Like any other application available on the internet(paid or open-source), the one thing which drives their performance is their ability to withstand adverse situations. No application will be used in practice if it is not secure and dependable enough to perform certain functionalities without being vulnerable. The aim of this project will be useful for the organizations which will deploy this tool or include it as part of their main development suite for solving the purpose of logging. This project will make them more secure in terms of transferring the logs over the network in a secure manner. Logs are the very important component of any web application, as they solve the purpose of auditing. The more secure the transfer of logs is, the more the organization will be confident of its handling. There are following few test cases which I believe will be covered under this implementation:

  1. There can be an organization which would be dealing with storing a huge number of files, for them transferring path in requests will be common, but for the web application attackers(hackers), it is a very crucial info which they can obtain to hack into the system. But, there can be a situation when files could not get stored may be because there was not enough space on disk and the path of destination got hashed in the request/log. Now, to maintain the consistency of the storage process, the organization will love to store it at the correct location, but they cannot because they don't have the original path and the hashed key cannot be reversed.

  2. There can be a scenario when the logs have to show the key-value pair of the attributes being passed in the request but they being in a clear-text format can be dangerous. However, if suppose the request did not go properly, and the support team needs to fix the issue manually, they will require a method to decrypt the cryptic text to get the actual value. In short, the purpose of the decryption here will be to help the developers/supporters of the application in debugging.

  3. Under many situations, error logs expose a lot more than the logs of the system under proper running conditions. But, an error log does not have any fixed form. Hashing them will make it completely useless forever. Error logs are the primary useful thing which developers love to see in case of any critical failure of the system.

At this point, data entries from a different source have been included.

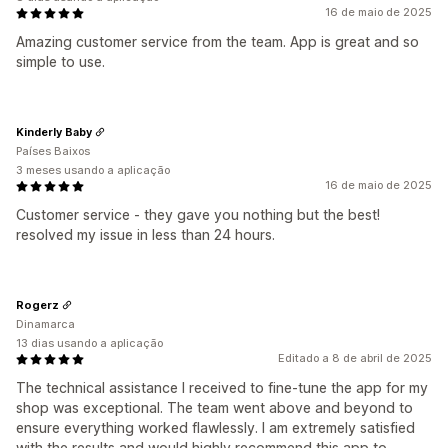
16 de maio de 2025
Amazing customer service from the team. App is great and so
simple to use.
Kinderly Baby
Países Baixos
3 meses usando a aplicação
16 de maio de 2025
Customer service - they gave you nothing but the best!
resolved my issue in less than 24 hours.
Rogerz
Dinamarca
13 dias usando a aplicação
Editado a 8 de abril de 2025
The technical assistance I received to fine-tune the app for my
shop was exceptional. The team went above and beyond to
ensure everything worked flawlessly. I am extremely satisfied
with the results and would highly recommend this app to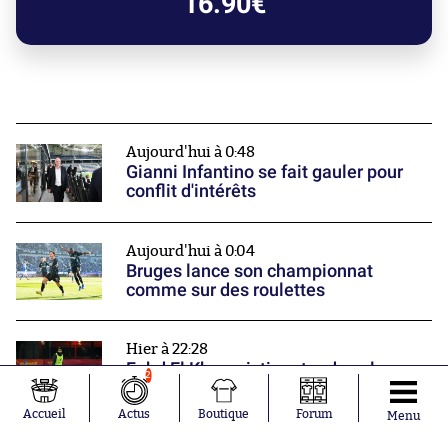
16.90€
Aujourd'hui à 0:48
Gianni Infantino se fait gauler pour
conflit d'intérêts
Aujourd'hui à 0:04
Bruges lance son championnat
comme sur des roulettes
Hier à 22:28
Fahd El Khoumisti rentre dans la
2
légende de la Ligue 3
Nos partenaires
Accueil
Actus
Boutique
Forum
Menu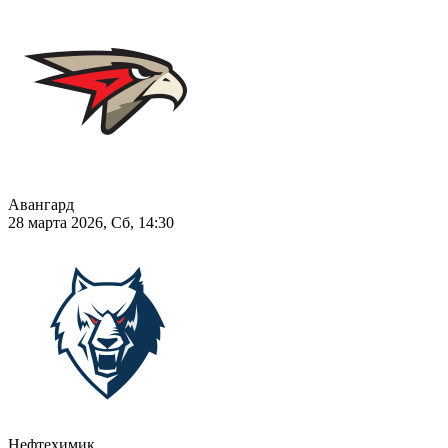
Авангард
28 марта 2026, Сб, 14:30
Нефтехимик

  4. There can also be a scenario, where the name of the file which we are interacting with during a particular request (viewing/editing) needs to be encrypted when it is getting saved on the disk(to ensure it becomes non-reachable to the attackers), but when user wants to fetch it, it should get fetched with its proper name. Here, first encryption and the decryption of the cryptic name of the file has to be performed and the transaction info may get saved in the logs. If the transaction info remains in a clear text format, it would be susceptible to an attack. Encrypting the info and on a requirement, decrypting it will be a useful add-on.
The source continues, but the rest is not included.